Monica Guerzoni per il “Corriere della Sera”
DE LUCA LETTA
Vincenzo De Luca? Proprio lui, il presidente della Campania, quello che «Draghi l'ho visto camminare sulle acque del Tevere», Di Maio è «un coniglio», «uno sciacallo», «un noto sfaccendato che doveva fare il cameriere» e il Pd la forza politica che «ha assunto il peggio del Partito comunista e il peggio della Democrazia cristiana».
Lunedì 19 settembre sarà sul palco della Stazione marittima di Napoli al fianco di Enrico Letta, per uno degli eventi chiave della sfida al Sud. D'altronde, per dirla con un antico e ritoccato adagio, i voti (come i soldi) non puzzano, soprattutto quando sono tanti. Due anni fa, anche grazie alla «politica del lanciafiamme» messa in satira da Maurizio Crozza, il governatore tornò a Palazzo Santa Lucia trasportato in carrozza da 1.789.017 elettori campani, pari al 69,48% dei consensi.
DE LUCA EMILIANO LETTA 3
Comprensibile allora che un partito cui tocca rincorrere nel Mezzogiorno sia Meloni che Conte abbia bisogno anche di lui. E la lettera aperta firmata sei mesi fa da alcuni intellettuali come Giulio Sapelli, Isaia Sales, Nadia Urbinati? Quella missiva pubblicata dal Corriere del Mezzogiorno fece clamore a livello nazionale per la severa denuncia della «deriva regional-sovranista, clientelare, familista, affaristica» della Regione. In quel testo, su cui si dibatté a lungo anche pubblicamente, lo stile di governo era descritto come una «repubblica autarchica dove vige la legge del padrone» e De Luca era bollato alla stregua di un «odiatore seriale».
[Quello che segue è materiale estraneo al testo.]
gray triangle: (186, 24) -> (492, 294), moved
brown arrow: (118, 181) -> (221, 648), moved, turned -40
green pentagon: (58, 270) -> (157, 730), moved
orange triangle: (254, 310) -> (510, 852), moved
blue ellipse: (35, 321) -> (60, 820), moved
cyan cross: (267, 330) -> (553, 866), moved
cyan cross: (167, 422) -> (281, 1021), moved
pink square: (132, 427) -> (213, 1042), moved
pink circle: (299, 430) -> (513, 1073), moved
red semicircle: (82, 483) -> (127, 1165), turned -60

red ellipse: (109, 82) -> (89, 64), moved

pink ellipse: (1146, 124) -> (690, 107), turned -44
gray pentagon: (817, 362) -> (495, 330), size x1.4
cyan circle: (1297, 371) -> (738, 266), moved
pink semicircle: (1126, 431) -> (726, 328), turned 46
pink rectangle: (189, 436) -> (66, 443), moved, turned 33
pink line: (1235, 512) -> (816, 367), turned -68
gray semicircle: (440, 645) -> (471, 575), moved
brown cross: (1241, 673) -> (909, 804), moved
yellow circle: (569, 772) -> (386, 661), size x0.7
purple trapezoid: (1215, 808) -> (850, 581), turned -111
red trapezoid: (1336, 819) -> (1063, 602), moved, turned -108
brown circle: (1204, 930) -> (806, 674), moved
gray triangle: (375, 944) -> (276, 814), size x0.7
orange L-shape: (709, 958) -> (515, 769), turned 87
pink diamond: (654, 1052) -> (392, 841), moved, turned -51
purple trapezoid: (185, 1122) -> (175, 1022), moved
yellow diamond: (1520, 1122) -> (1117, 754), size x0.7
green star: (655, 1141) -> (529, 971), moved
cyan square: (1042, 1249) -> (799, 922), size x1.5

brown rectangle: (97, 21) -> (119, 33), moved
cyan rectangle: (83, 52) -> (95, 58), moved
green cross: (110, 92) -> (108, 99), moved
Al Pd gli intellettuali rimproveravano di aver incassato insulti per anni voltandosi sempre dall'altra parte, con Fassino e con D'Alema, con Bersani e con Renzi. E a Letta chiedevano di esprimersi «con chiarezza» sull'ipotesi di consentire a De Luca di correre per la terza volta grazie a una «legge ad personam».
DE LUCA LETTA EMILIANO
La domanda è tornata ieri sui giornali della destra, condita dall'insinuazione velenosa di uno scambio inconfessabile tra i voti di De Luca e il via libera al terzo mandato. «Non esiste», smentiscono al Pd.
Dove però omettono di ricordare che a marzo il leader si era impegnato a leggere con attenzione la lettera, in cui tra l'altro si evocavano «gli insulti a Franceschini, a Draghi, a Bianchi e al mondo intero».
Massimo Ranieri lo direbbe in musica, con i versi della sua tarantella: « Scurdámmoce 'o passato». E i dirigenti del Pd lo dicono così: «C'è bisogno di tutti, dobbiamo stare uniti per fermare la destra peggiore di sempre». Ma guai a chieder loro di comparire con nome e cognome, perché il tema suscita qualche rossore e il personaggio non è uno che le manda a dire. Lo sa bene Rosy Bindi, che da presidente dell'Antimafia lo inserì nella lista degli «impresentabili» e fu ricambiata con gli interessi: «Alla Bindi io rimprovero la sua esistenza, impresentabile è lei».
VINCENZO DE LUCA
Al ministero della Cultura, persino i muri conservano gli echi della sparata del governatore contro Annalisa Cipollone, responsabile dell'Ufficio legislativo del Mibact. Lei lo aveva richiamato al rispetto del paesaggio e l'ex sindaco «sceriffo» di Salerno, in una delle sue dirette social, l'aveva accusata di rallentare i progetti del Pnrr: «Al massimo potremo farci un brodino vegetale con tutte le cipollone sparse nei ministeri...».
Franceschini giustamente si infuriò. Accusò De Luca di maschilismo e chiese le scuse per una «professionista di straordinaria competenza giuridica», poi promossa capo di Gabinetto. Ma adesso il ministro ed ex segretario è candidato a Napoli e De Luca sta dando una mano al centrosinistra. Di Maio è diventato «un bell'uomo», Letta «un samaritano» e Conte, che al Sud ruba voti alla destra e anche al Pd, uno che va girando l'Italia «come fosse un turista svedese». I dirigenti dem applaudono. E sperano. E se provate a chiamarne più d'uno per parlare di De Luca vi pregheranno di lasciarli fuori, magari con la scusa che «sta per iniziare il comizio».